Courrier électronique universel;

Commerce électronique;

Télétravail;

Environnements Informatisés de traitement médical à distance;

Environnements Informatisés de formation à distance;

Les bibliothèques virtuelles;

Les journaux virtuels.

Le déploiement de ces services aura pour conséquences la réduction du marché du papier, de l'imprimerie et du volume d'activité des services postaux classiques, ainsi que des surplus d'espace physique commercial, gouvernemental et éducationnel. Les coûts de fonctionnement des gouvernements dimineront et l'on assistera à l'émergence de compagnies virtuelles et à une évolution dans le domaines de l'enseignement.

11. Conclusions

Il serait impossible d'imaginer que le Canada puisse être une puissance économique internationale sans ses systèmes de transport ferroviaire, routier et aérien. Pour participer à l'économie électronique, le Canada devra avoir ses autoroutes électroniques.

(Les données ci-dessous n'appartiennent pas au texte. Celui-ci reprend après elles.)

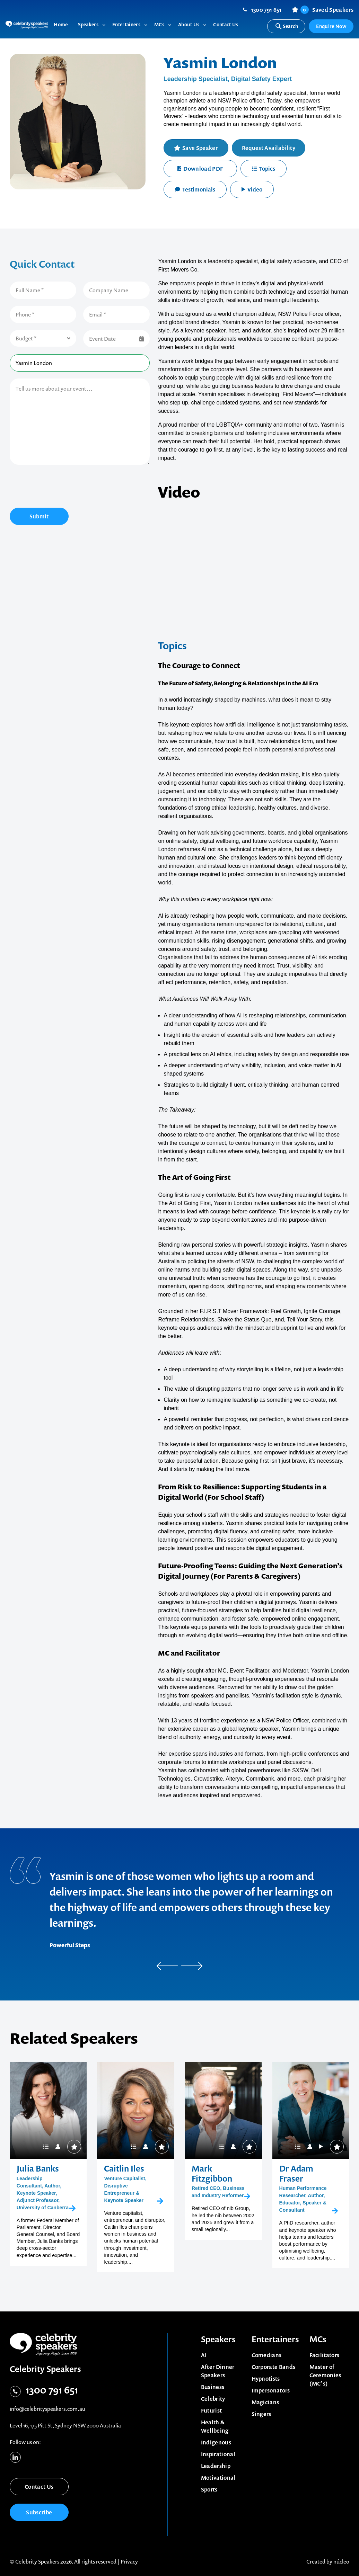 This screenshot has height=2576, width=359. What do you see at coordinates (213, 2399) in the screenshot?
I see `Celebrity` at bounding box center [213, 2399].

Si nous croyons qu'il est vital pour nous d'avoir des autoroutes électroniques, nous devrons cependant revoir le cadre de la réglementation canadienne des télécommunications pour en faciliter et encourager le développement et prévoir des mécanismes pour y assurer un accès universel, ainsi que la confidentialité des informations. De même, il sera essentiel de prendre les moyens qui s'imposent en vue d'assurer notre souveraineté culturelle et d'éviter un certain aplanissement à ce niveau. Tout doit être mis en oeuvre pour stimuler le déploiement des infrastructures nécessaires à l'avènement des autoroutes électroniques jusqu'aux foyers, le développement de nouvelles applications de communication qui utiliseront le potentiel des autoroutes électroniques ainsi que l'élaboration des contenus. Enfin, il faudra promouvoir l'utilisation des autoroutes électroniques par tous les secteurs de la société.